What you should do
Every record below must come back exactly as written, with the images dropped.

Source records:
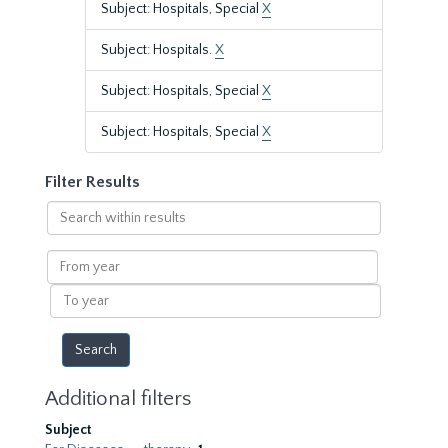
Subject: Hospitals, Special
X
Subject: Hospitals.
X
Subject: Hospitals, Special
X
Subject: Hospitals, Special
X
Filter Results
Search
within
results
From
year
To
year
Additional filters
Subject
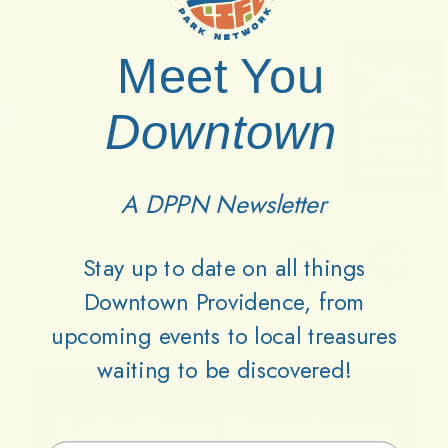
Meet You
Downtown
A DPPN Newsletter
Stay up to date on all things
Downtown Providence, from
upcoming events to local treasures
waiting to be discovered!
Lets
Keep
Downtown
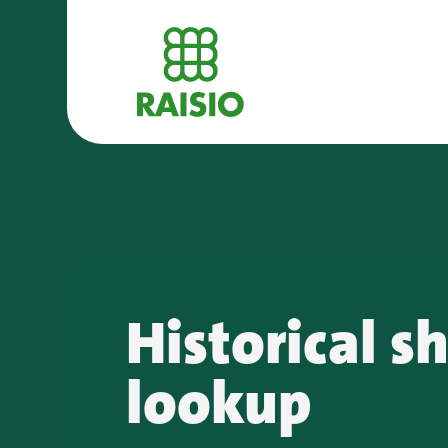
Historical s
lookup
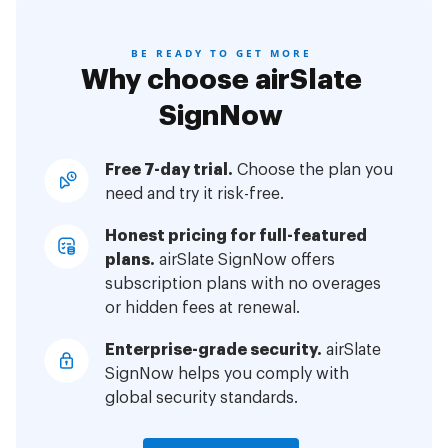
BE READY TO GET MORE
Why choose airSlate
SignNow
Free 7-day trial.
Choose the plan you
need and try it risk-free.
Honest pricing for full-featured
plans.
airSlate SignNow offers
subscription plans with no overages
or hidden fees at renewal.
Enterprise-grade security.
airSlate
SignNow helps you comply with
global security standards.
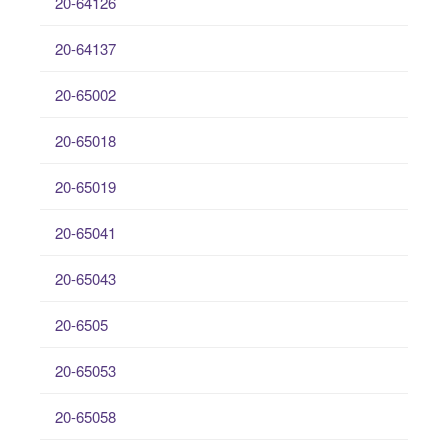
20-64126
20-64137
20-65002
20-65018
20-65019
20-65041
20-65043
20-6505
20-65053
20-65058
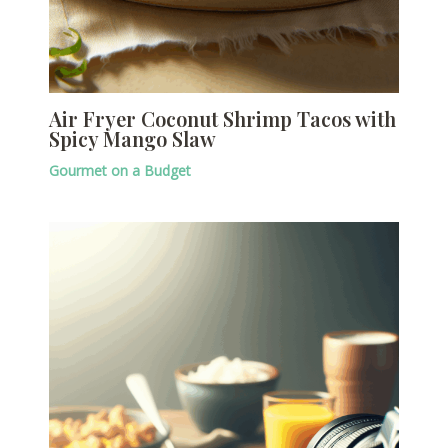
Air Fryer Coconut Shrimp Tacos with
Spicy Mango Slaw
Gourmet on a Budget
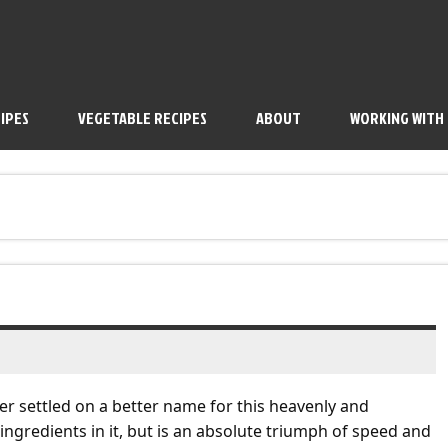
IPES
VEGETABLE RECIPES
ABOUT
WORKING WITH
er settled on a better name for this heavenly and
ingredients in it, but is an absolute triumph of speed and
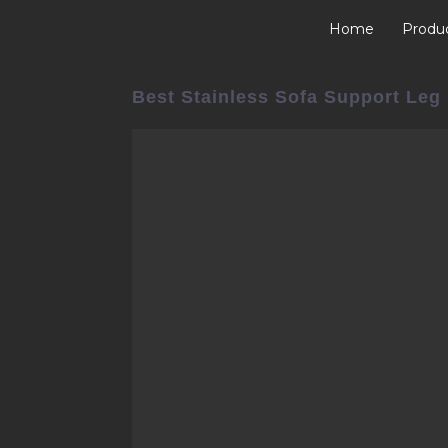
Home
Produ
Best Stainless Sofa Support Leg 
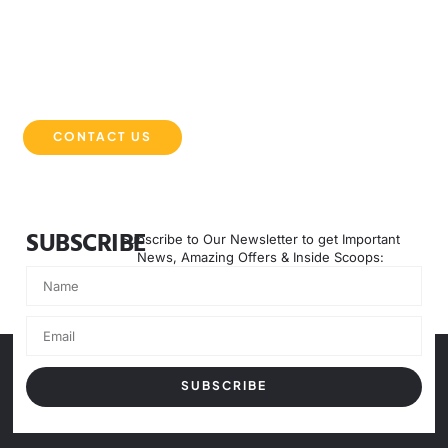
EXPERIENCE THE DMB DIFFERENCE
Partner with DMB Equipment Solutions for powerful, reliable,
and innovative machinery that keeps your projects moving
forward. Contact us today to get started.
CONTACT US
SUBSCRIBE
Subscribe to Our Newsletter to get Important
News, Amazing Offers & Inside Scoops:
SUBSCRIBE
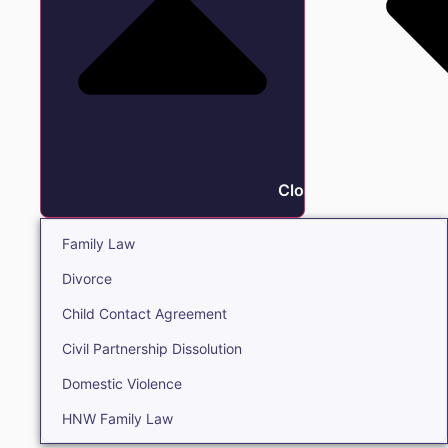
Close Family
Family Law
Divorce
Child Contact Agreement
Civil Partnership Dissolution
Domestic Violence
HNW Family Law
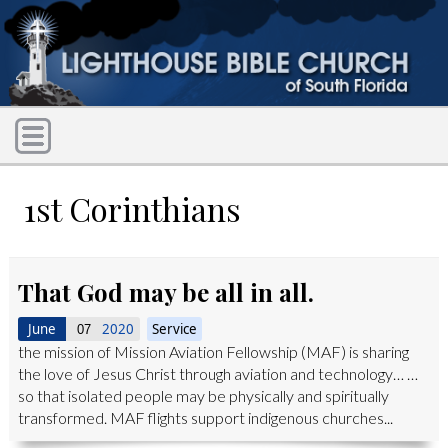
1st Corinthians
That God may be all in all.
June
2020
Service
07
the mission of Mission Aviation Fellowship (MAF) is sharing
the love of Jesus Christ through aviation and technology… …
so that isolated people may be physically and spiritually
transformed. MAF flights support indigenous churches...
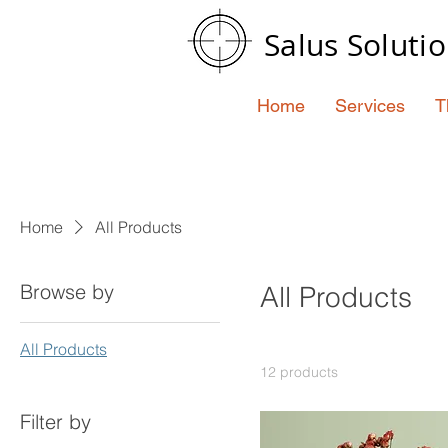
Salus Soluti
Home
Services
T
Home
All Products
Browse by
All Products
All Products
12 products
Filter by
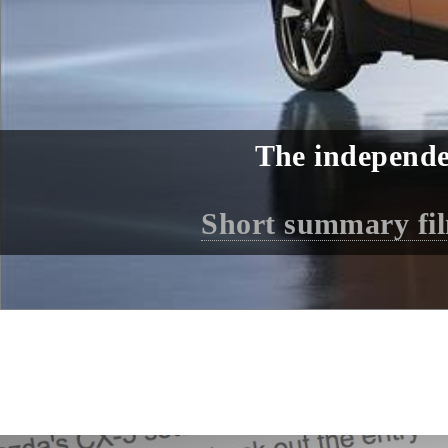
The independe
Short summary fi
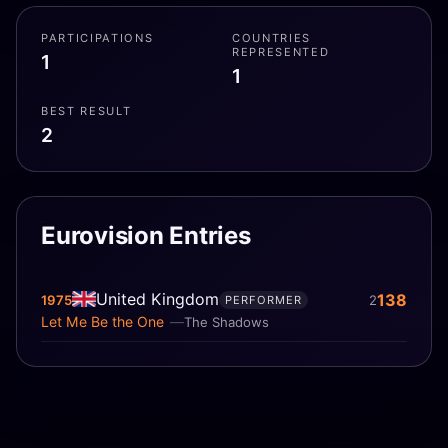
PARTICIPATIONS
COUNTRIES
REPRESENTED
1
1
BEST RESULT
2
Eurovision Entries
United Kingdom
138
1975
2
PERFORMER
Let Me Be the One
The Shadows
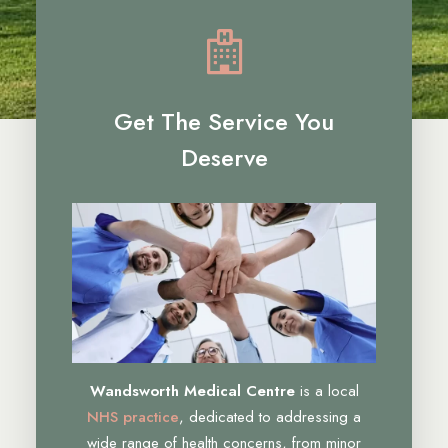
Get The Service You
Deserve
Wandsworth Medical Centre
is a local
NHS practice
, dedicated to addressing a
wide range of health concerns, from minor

Solution to this problem
Subject: Hospitals, Special
X
Subject: Hospitals.
X
Subject: Hospitals, Special
X
Subject: Hospitals, Special
X
Filter Results
Search
within
results
From
year
To
year
Additional filters
Subject
Meet You
Downtown
A DPPN Newsletter
Stay up to date on all things
Downtown Providence, from
upcoming events to local treasures
waiting to be discovered!
Lets
Keep
Downtown
Historical s
lookup
BE READY TO GET MORE
Why choose airSlate
SignNow
Free 7-day trial.
Choose the plan you
need and try it risk-free.
Honest pricing for full-featured
plans.
airSlate SignNow offers
subscription plans with no overages
or hidden fees at renewal.
Enterprise-grade security.
airSlate
SignNow helps you comply with
global security standards.
20-64126
20-64137
20-65002
20-65018
20-65019
20-65041
20-65043
20-6505
20-65053
20-65058
Air Fryer Coconut Shrimp Tacos with
Spicy Mango Slaw
Gourmet on a Budget
IPES
VEGETABLE RECIPES
ABOUT
WORKING WITH
er settled on a better name for this heavenly and
ingredients in it, but is an absolute triumph of speed and
Home
Produ
Best Stainless Sofa Support Leg 
EXPERIENCE THE DMB DIFFERENCE
Partner with DMB Equipment Solutions for powerful, reliable,
and innovative machinery that keeps your projects moving
forward. Contact us today to get started.
CONTACT US
SUBSCRIBE
Subscribe to Our Newsletter to get Important
News, Amazing Offers & Inside Scoops:
SUBSCRIBE
Close Family
Family Law
Divorce
Child Contact Agreement
Civil Partnership Dissolution
Domestic Violence
HNW Family Law
1st Corinthians
That God may be all in all.
June
2020
Service
07
the mission of Mission Aviation Fellowship (MAF) is sharing
the love of Jesus Christ through aviation and technology… …
so that isolated people may be physically and spiritually
transformed. MAF flights support indigenous churches...
Salus Soluti
Home
Services
T
Home
All Products
Browse by
All Products
All Products
12 products
Filter by
The independe
Short summary fi
PARTICIPATIONS
COUNTRIES
REPRESENTED
1
1
BEST RESULT
2
Eurovision Entries
United Kingdom
138
1975
2
PERFORMER
Let Me Be the One
The Shadows
Get The Service You
Deserve
Wandsworth Medical Centre
is a local
NHS practice
, dedicated to addressing a
wide range of health concerns, from minor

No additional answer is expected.